+++ Dataset records

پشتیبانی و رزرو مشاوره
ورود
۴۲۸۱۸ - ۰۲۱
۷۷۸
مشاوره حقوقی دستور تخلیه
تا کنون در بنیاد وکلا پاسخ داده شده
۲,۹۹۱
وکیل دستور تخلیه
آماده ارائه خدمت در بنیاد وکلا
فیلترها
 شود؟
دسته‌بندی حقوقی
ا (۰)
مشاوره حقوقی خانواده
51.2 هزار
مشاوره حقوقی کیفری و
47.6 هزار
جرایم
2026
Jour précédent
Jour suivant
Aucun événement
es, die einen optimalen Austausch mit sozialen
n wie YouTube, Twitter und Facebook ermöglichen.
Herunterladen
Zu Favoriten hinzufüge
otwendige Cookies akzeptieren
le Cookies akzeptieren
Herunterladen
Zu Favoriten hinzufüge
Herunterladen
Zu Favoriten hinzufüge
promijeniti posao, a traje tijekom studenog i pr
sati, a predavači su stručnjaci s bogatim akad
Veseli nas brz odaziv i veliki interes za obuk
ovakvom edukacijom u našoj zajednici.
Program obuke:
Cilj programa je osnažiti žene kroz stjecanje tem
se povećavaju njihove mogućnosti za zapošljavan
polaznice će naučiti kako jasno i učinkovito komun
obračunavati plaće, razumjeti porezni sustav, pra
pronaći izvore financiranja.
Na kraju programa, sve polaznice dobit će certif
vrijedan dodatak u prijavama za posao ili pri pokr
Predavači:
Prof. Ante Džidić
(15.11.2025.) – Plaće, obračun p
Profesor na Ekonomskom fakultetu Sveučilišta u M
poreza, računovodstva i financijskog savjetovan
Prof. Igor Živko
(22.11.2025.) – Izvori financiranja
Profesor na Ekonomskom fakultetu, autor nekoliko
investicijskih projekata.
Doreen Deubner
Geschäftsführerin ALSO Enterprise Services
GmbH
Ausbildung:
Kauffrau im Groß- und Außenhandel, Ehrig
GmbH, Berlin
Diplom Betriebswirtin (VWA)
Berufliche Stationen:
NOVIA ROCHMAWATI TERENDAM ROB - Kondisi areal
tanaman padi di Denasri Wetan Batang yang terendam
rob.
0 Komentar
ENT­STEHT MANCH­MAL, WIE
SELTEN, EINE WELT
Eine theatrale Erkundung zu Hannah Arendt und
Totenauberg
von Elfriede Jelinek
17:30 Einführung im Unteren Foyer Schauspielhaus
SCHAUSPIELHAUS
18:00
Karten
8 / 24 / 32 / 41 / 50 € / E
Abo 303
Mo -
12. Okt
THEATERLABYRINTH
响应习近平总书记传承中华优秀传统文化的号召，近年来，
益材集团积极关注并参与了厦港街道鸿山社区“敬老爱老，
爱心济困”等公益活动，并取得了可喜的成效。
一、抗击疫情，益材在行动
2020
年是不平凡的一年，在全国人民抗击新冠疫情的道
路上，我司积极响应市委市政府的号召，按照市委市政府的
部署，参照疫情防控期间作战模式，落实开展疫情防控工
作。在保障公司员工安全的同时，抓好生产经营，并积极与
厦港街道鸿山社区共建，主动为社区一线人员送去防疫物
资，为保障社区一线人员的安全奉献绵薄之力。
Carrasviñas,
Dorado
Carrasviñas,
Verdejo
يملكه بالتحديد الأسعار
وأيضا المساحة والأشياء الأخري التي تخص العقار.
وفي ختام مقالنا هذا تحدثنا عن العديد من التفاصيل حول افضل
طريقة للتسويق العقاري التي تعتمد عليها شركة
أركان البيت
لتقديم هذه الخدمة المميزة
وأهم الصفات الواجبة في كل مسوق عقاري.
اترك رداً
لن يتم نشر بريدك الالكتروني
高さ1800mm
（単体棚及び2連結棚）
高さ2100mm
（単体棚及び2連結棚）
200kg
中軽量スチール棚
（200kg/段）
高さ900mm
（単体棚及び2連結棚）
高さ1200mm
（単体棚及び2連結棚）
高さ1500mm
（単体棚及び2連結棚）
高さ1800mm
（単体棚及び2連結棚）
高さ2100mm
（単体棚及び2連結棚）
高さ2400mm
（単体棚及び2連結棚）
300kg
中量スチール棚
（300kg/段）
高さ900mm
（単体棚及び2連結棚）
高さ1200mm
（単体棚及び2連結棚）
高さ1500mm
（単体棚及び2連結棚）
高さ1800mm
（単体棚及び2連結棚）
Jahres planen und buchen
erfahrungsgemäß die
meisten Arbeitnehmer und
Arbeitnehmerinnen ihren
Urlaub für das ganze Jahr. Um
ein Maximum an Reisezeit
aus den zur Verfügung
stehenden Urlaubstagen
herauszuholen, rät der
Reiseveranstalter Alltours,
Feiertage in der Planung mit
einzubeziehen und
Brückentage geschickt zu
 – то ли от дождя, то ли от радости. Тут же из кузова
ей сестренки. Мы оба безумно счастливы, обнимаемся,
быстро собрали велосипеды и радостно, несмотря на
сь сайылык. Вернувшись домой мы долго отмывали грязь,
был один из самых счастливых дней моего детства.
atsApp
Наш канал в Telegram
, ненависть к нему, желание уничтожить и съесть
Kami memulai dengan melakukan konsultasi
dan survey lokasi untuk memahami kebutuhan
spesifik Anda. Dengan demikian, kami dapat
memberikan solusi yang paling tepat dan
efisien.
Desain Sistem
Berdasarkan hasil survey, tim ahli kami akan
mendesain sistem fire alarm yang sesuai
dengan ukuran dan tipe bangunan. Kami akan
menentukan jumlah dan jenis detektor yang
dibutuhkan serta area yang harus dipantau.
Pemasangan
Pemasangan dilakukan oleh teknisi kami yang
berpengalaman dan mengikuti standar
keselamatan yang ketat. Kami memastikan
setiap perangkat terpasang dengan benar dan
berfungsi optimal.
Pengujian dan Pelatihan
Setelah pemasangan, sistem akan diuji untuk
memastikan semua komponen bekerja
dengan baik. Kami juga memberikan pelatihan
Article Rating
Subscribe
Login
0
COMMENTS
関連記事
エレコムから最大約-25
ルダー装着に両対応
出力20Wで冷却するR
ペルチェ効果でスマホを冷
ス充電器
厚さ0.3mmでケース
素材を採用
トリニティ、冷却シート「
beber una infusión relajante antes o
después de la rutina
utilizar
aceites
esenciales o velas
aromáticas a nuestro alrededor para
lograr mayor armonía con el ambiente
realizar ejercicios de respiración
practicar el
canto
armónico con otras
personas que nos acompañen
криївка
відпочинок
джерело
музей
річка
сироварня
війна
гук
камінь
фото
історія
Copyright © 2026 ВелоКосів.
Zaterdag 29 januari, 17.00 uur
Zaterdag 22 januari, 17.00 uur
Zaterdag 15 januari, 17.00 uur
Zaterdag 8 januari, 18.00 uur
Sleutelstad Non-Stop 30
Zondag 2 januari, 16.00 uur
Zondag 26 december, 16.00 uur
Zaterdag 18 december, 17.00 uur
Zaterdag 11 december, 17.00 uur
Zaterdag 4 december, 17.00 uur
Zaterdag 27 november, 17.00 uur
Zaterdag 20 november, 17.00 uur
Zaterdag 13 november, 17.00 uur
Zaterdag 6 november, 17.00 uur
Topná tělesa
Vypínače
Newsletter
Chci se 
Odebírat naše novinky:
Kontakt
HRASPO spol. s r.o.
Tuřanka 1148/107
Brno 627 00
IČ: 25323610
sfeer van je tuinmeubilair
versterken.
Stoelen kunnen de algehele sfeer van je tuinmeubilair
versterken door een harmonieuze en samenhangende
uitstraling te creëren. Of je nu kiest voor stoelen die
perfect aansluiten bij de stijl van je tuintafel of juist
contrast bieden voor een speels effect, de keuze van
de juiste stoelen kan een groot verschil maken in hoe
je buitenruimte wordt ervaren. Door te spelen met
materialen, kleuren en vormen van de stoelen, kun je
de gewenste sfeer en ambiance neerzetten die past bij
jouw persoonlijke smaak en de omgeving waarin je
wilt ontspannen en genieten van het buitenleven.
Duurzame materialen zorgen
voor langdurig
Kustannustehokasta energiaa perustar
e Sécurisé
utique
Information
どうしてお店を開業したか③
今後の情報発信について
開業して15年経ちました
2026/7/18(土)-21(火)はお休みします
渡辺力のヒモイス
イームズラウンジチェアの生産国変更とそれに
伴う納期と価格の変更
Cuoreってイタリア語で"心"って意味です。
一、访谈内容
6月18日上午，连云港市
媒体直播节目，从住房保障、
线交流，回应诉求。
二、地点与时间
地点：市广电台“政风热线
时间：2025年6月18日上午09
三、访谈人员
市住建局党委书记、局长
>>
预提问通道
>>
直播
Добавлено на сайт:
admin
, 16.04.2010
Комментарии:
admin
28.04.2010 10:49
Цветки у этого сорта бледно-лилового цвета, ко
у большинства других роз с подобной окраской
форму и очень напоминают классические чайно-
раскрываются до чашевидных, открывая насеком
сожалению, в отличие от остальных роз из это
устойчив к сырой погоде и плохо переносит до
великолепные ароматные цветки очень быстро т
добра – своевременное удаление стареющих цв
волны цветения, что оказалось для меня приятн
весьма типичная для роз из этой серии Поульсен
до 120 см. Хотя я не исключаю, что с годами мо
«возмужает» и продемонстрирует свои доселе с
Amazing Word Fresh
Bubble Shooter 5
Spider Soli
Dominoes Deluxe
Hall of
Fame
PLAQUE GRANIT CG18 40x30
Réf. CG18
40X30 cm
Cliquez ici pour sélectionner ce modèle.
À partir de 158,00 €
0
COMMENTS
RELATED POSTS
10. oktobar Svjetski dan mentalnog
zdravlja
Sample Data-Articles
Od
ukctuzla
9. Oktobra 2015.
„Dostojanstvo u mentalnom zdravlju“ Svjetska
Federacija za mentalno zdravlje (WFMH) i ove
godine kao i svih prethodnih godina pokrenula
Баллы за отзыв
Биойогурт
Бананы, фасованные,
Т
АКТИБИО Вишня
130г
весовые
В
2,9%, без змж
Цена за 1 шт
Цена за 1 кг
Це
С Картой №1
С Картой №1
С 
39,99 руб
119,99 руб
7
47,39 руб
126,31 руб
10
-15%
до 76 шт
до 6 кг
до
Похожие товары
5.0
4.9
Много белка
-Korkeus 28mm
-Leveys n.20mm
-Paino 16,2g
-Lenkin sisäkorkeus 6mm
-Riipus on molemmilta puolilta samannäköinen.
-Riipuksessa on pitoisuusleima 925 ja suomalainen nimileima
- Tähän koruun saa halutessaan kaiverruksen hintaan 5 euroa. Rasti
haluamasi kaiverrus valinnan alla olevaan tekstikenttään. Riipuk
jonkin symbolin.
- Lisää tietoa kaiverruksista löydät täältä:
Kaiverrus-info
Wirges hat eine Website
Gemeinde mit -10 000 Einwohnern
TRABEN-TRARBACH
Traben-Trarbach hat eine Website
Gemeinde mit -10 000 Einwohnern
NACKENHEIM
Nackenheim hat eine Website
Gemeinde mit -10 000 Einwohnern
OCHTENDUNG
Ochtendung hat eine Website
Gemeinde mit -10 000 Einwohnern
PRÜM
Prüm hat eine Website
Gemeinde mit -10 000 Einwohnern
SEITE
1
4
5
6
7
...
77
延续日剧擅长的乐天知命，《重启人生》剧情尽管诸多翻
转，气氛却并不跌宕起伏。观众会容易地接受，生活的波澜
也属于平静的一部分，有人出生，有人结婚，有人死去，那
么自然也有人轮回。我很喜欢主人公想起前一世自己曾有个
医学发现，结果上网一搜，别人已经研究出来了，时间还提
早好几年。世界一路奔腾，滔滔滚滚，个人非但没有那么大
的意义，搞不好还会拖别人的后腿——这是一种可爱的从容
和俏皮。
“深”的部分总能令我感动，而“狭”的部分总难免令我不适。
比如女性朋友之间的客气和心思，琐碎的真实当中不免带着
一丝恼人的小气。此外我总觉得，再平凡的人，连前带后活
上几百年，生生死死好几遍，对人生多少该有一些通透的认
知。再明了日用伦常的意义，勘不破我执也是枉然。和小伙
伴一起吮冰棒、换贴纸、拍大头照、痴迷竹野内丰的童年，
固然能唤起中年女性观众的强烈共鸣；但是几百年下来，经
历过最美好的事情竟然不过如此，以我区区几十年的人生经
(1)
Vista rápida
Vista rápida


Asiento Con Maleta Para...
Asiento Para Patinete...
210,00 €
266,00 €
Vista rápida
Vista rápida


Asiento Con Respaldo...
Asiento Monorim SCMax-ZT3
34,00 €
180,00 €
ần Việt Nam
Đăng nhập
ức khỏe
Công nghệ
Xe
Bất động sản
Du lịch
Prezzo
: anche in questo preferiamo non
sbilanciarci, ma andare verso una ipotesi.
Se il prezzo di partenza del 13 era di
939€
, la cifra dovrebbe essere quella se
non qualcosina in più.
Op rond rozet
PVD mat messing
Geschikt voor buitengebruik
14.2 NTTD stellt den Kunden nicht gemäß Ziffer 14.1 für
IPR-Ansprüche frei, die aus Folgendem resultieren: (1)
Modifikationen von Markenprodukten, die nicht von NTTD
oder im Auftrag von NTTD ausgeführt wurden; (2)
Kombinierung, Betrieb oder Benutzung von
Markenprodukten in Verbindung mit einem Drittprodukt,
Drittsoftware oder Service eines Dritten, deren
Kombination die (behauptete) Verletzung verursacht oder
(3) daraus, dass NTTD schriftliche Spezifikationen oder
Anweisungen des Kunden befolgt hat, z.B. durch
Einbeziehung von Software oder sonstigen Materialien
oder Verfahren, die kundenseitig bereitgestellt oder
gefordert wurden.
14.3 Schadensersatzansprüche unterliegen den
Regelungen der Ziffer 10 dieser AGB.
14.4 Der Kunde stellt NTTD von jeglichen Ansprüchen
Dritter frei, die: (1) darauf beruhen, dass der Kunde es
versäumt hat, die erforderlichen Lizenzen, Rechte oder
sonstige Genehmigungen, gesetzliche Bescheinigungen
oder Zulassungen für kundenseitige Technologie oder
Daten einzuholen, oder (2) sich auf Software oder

++++++

Would you restate exactly the lines of the material above, from its opening line through the line with "(22.11.2025.) – Izvori financiranja", and output only those?

- Solved exercise
پشتیبانی و رزرو مشاوره
ورود
۴۲۸۱۸ - ۰۲۱
۷۷۸
مشاوره حقوقی دستور تخلیه
تا کنون در بنیاد وکلا پاسخ داده شده
۲,۹۹۱
وکیل دستور تخلیه
آماده ارائه خدمت در بنیاد وکلا
فیلترها
 شود؟
دسته‌بندی حقوقی
ا (۰)
مشاوره حقوقی خانواده
51.2 هزار
مشاوره حقوقی کیفری و
47.6 هزار
جرایم
2026
Jour précédent
Jour suivant
Aucun événement
es, die einen optimalen Austausch mit sozialen
n wie YouTube, Twitter und Facebook ermöglichen.
Herunterladen
Zu Favoriten hinzufüge
otwendige Cookies akzeptieren
le Cookies akzeptieren
Herunterladen
Zu Favoriten hinzufüge
Herunterladen
Zu Favoriten hinzufüge
promijeniti posao, a traje tijekom studenog i pr
sati, a predavači su stručnjaci s bogatim akad
Veseli nas brz odaziv i veliki interes za obuk
ovakvom edukacijom u našoj zajednici.
Program obuke:
Cilj programa je osnažiti žene kroz stjecanje tem
se povećavaju njihove mogućnosti za zapošljavan
polaznice će naučiti kako jasno i učinkovito komun
obračunavati plaće, razumjeti porezni sustav, pra
pronaći izvore financiranja.
Na kraju programa, sve polaznice dobit će certif
vrijedan dodatak u prijavama za posao ili pri pokr
Predavači:
Prof. Ante Džidić
(15.11.2025.) – Plaće, obračun p
Profesor na Ekonomskom fakultetu Sveučilišta u M
poreza, računovodstva i financijskog savjetovan
Prof. Igor Živko
(22.11.2025.) – Izvori financiranja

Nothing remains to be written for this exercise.